AN ONGOING INVESTIGATION
The government has launched an investigation that appears to be focused on port and customs officials, with at least 16 employees detained and others brought in for questioning. Officials at the port have sought to shift blame, saying they warned senior officials of the dangers posed by storing a huge amount of ammonium nitrate in a civilian port but that no action was taken. Many Lebanese place the blame squarely on the political class that rose to power during the civil war, which is widely seen as corrupt and incompetent. Scattered protests have broken out, with some people chanting "revolution," and more unrest seems likely as the full extent of the tragedy sinks in.

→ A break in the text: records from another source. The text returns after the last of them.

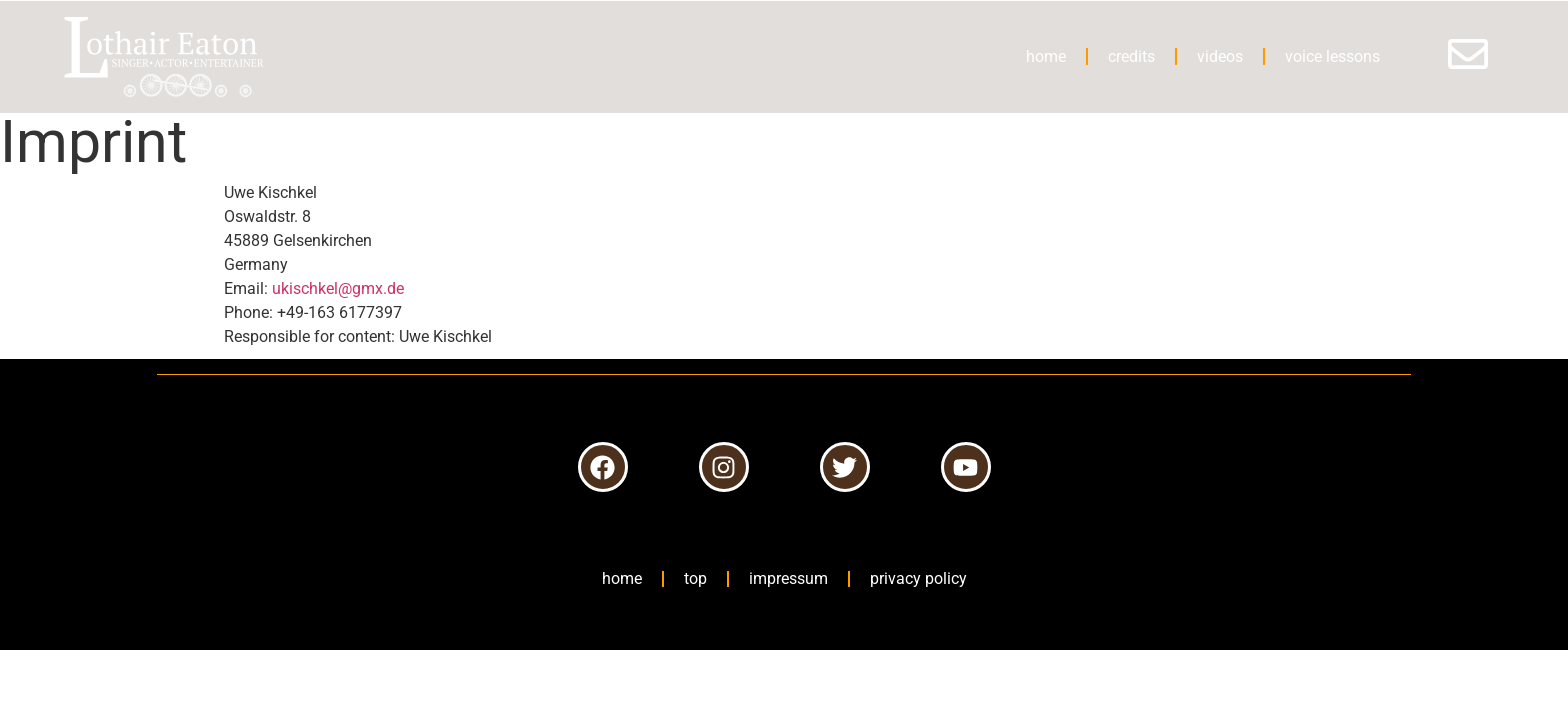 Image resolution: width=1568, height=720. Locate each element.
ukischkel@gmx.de (338, 288)
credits (1131, 56)
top (695, 578)
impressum (788, 578)
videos (1220, 56)
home (1046, 56)
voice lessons (1332, 56)
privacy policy (918, 578)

A COUNTRY ALREADY ON THE BRINK
Lebanon was already in the grip of a severe economic crisis rooted in decades of misrule that spawned mass protests last autumn. The currency has plunged in recent months, leading to a painful spike in the prices of basic goods and wiping out many people's life savings. The explosion sent thousands flooding into hospitals that were already strained by the coronavirus pandemic, potentially worsening the country's outbreak. Tens of thousands of people have been forced to move in with friends or relatives, which could also accelerate the spread of the virus. One major hospital was forced to close after it was severely damaged.
AID APPEARS ELUSIVE
Several countries have dispatched emergency aid and search-and-rescue crews to Beirut. But foreign donors are unlikely to provide the sustained, large-scale assistance Lebanon needs without substantial reforms by the country's long-entrenched political leadership. The government, which defaulted on its sovereign debt in March, has been negotiating an emergency bailout from the International Monetary Fund for months, but the talks faltered over Lebanese infighting and resistance to demands for reform. On Thursday, French President Emmanuel Macron promised aid but also called for a "new political order." As he toured one of the hardest-hit neighbourhoods, an angry crowd vented its fury at Lebanon's leaders. But while the blast shattered Lebanon's capital in an instant, its dysfunctional political system remains stubbornly intact.